● **Work task**: Your response should contain every line from the data below that holds the string "проводки".

Stored items from a collection:

○ ○ ○ ○

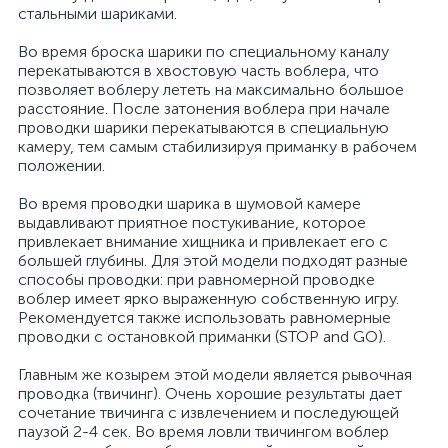
стальными шариками.
Во время броска шарики по специальному каналу
перекатываются в хвостовую часть воблера, что
позволяет воблеру лететь на максимально большое
расстояние. После затонения воблера при начале
проводки шарики перекатываются в специальную
камеру, тем самым стабилизируя приманку в рабочем
положении.
Во время проводки шарика в шумовой камере
выдавливают приятное постукивание, которое
привлекает внимание хищника и привлекает его с
большей глубины. Для этой модели подходят разные
способы проводки: при равномерной проводке
воблер имеет ярко выраженную собственную игру.
Рекомендуется также использовать равномерные
проводки с остановкой приманки (STOP and GO).
Главным же козырем этой модели является рывочная
проводка (твичинг). Очень хорошие результаты дает
сочетание твичинга с извлечением и последующей
паузой 2-4 сек. Во время ловли твичингом воблер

○ ○ ○ ○

● **Task result**:
проводки шарики перекатываются в специальную
Во время проводки шарика в шумовой камере
способы проводки: при равномерной проводке
проводки с остановкой приманки (STOP and GO).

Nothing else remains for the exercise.